Il faut donc penser en termes d’équilibre des écosystèmes. « Dans son cycle de vie, la forêt peut donc être une source ou un puits de carbone pendant de courtes périodes, mais sur l’ensemble, il y a toujours un gain net, ce qui signifie moins de CO2 dans l’atmosphère », résume le professeur.
Émissions de GES
Nous émettons actuellement plus de gaz à effet de serre (GES) que ce que les forêts, les plantes ou les océans peuvent capter, ce qui fait qu’il s’en accumule chaque année un peu plus. « Un peu plus, ça correspond à 17 milliards de tonnes de CO2 », affirme Claude Villeneuve.
Selon lui, le fait de produire du CO2 n’est pas problématique en soi pour le climat, tant qu’il peut être réabsorbé par la nature. « Le problème, c’est plutôt qu’on va chercher du carburant fossile, composé d’un stock de carbone capté par les plantes il y a des millions d’années.

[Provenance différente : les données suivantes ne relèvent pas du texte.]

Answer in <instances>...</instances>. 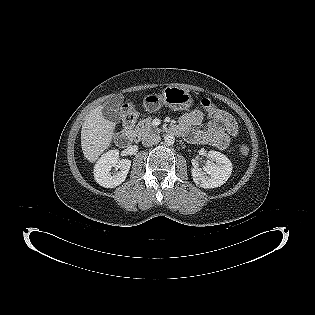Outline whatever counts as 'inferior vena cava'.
I'll return each mask as SVG.
<instances>
[{
  "mask_svg": "<svg viewBox=\"0 0 315 315\" xmlns=\"http://www.w3.org/2000/svg\"><path fill=\"white\" fill-rule=\"evenodd\" d=\"M161 141V137L157 134L148 135L145 138H143L142 144L143 146H152L154 144H157Z\"/></svg>",
  "mask_w": 315,
  "mask_h": 315,
  "instance_id": "obj_1",
  "label": "inferior vena cava"
}]
</instances>
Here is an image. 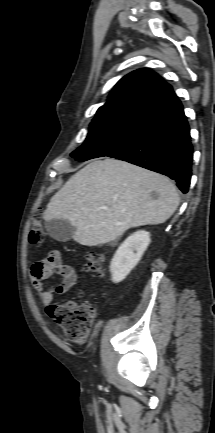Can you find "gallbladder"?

Quand on brûle en quelques minutes ces carburants fossiles, ça remet ce CO2 en circulation dans un cycle qui n’est pas capable de l’absorber. Ça fait des millions d’années qu’il s’accumule et là, on le repasse rapidement dans l’atmosphère, plus rapidement qu’il ne s’accumule. »
Carboneutre en 2050
Selon le rapport Forest Sector Net-Zero Roadmap présenté en décembre par le World Business Council for Sustainable Development (WBCSD), l’industrie forestière pourrait devenir carboneutre en 2050 à l’échelle mondiale. Le rapport se base notamment sur les recherches internationales récentes en la matière pour proposer trois grandes avenues permettant d’atteindre cet objectif.
L’industrie devrait ainsi réduire les émissions liées aux opérations, augmenter la captation de carbone (par l’exploitation durable des forêts) et faire croître la bioéconomie circulaire (utilisation de produits du bois pour remplacer ceux faits à partir de carburants fossiles, utilisation des résidus et recyclage, etc.).